** Directions **
Please copy out the entries exactly, skipping any pictures.

** Extracted entries **
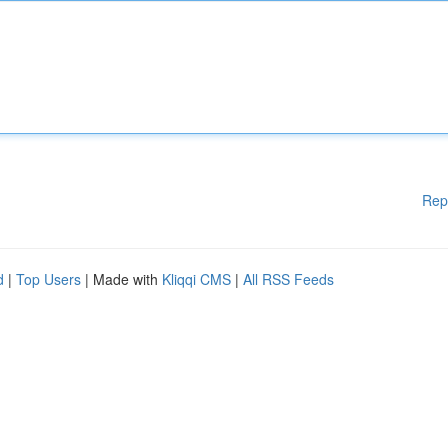
Rep
d
|
Top Users
| Made with
Kliqqi CMS
|
All RSS Feeds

** Output for this exercise **
Rep
d
|
Top Users
| Made with
Kliqqi CMS
|
All RSS Feeds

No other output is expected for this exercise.